Facebook says Apple its restoring a key developer tool
NEW YORK — Facebook says Apple is restoring a key development tool that the iPhone maker disabled Wednesday.
Late Tuesday, TechCrunch reported that Facebook paid teens and other users who agreed to download an app called Facebook Research. That app could extensively track their phone and web use. Apple said Facebook was abusing the tool , known as a developer enterprise certificate, to distribute the app in a way that allowed the social network to sidestep Apple restrictions on data collection.
By revoking the certificate, Apple closed off Facebook’s efforts to sidestep Apple’s app store and its tighter rules on privacy.

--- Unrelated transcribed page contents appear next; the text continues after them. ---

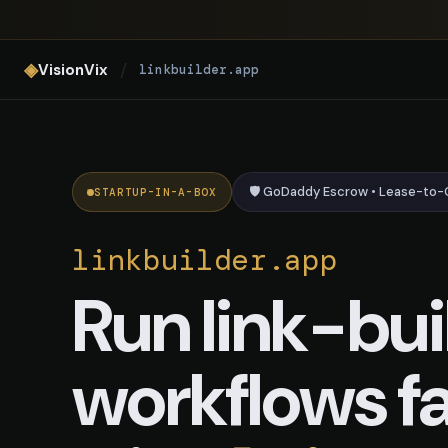
linkbuilder.app — AI Link Build
◈
/
VisionVix
linkbuilder.app
🛡️ GoDaddy Escrow • Lease-to
STARTUP-IN-A-BOX
linkbuilder.app
Run link-bui
workflows fa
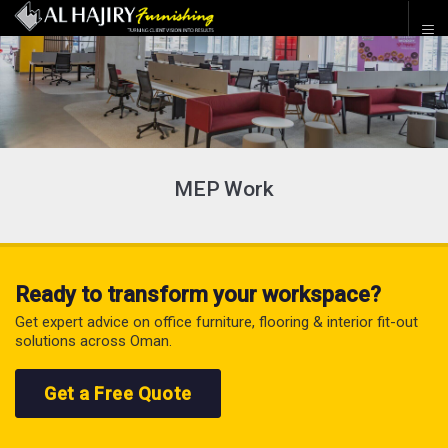
MEP Work
Ready to transform your workspace?
Get expert advice on office furniture, flooring & interior fit-out
solutions across Oman.
Get a Free Quote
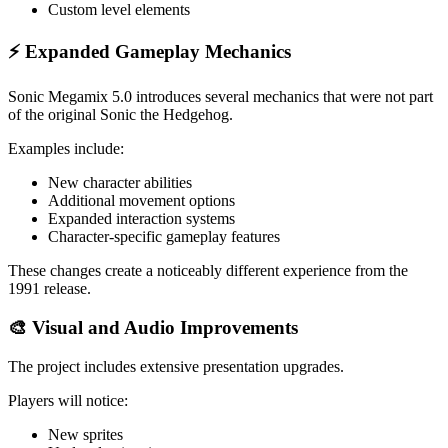
Custom level elements
⚡ Expanded Gameplay Mechanics
Sonic Megamix 5.0 introduces several mechanics that were not part
of the original Sonic the Hedgehog.
Examples include:
New character abilities
Additional movement options
Expanded interaction systems
Character-specific gameplay features
These changes create a noticeably different experience from the
1991 release.
🎨 Visual and Audio Improvements
The project includes extensive presentation upgrades.
Players will notice:
New sprites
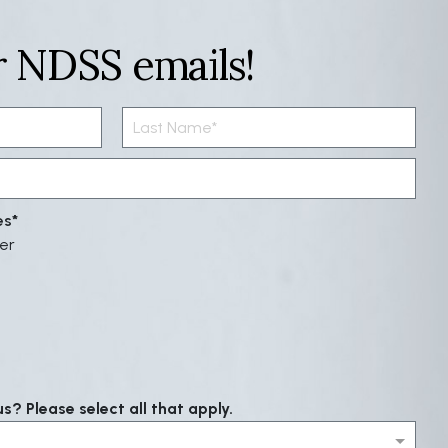
r NDSS emails!
es
er
? Please select all that apply.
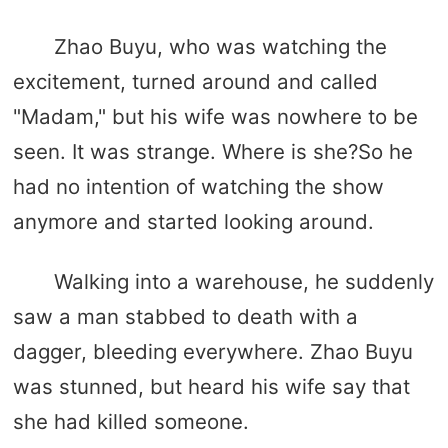
Zhao Buyu, who was watching the
excitement, turned around and called
"Madam," but his wife was nowhere to be
seen. It was strange. Where is she?So he
had no intention of watching the show
anymore and started looking around.
Walking into a warehouse, he suddenly
saw a man stabbed to death with a
dagger, bleeding everywhere. Zhao Buyu
was stunned, but heard his wife say that
she had killed someone.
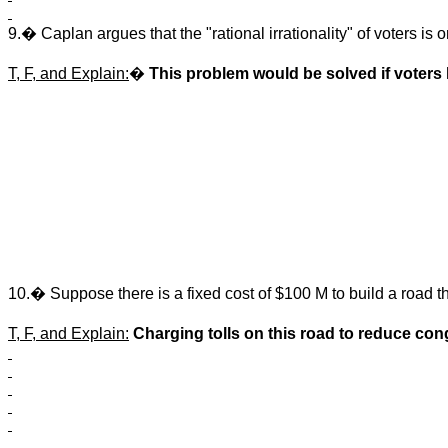
9.� Caplan argues that the "rational irrationality" of voters i
T, F, and Explain:
�
This problem would be solved if voters 
10.� Suppose there is a fixed cost of $100 M to build a road th
T, F, and Explain:
Charging tolls on this road to reduce con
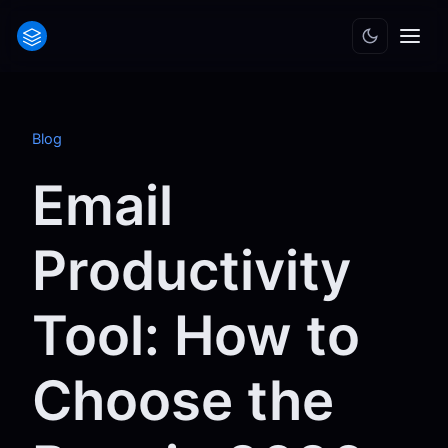
Blog
Email
Productivity
Tool: How to
Choose the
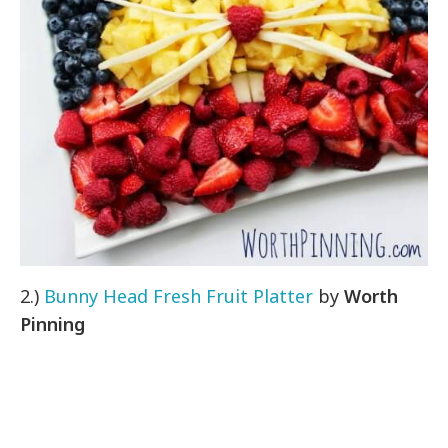
2.)
Bunny Head Fresh Fruit Platter
by
Worth
Pinning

Apple did not immediately respond to a message for comment Thursday afternoon. Facebook did not say whether it agreed to any conditions for the certificate restoration.
In an internal memo sent on Wednesday, Facebook told employees it is “working closely” with Apple to reinstate access. It also told workers to install the public versions of apps from the app store. Apps that it said “may not work” included internal versions of Facebook, Workplace, Instagram and the Ride app, which helps workers with transportation. WhatsApp was not affected.
While Facebook engineers could still write code and work on the apps for iPhones and iPads during the shutoff, their ability to test them in the field was limited.
In a statement, Facebook said it is “in the process of getting our internal apps up and running.”
The company noted that the issue had no impact on its consumer services.
During the shutoff, Facebook also lost the ability to create and push out apps such as internal tools and apps to its own employees. That’s a big deal since Facebook likely publishes tools and future products to its own team to test them before it provides them to the public, said Marty Puranik, CEO and founder of cloud hosting company Atlantic.Net.
Puranik, who regularly works with developers, said the certificate revocation also meant developers lost the ability to publish their apps without vetting by Apple. Those in the program can skip Apple’s compliance and user safety checks, which leads to faster updates.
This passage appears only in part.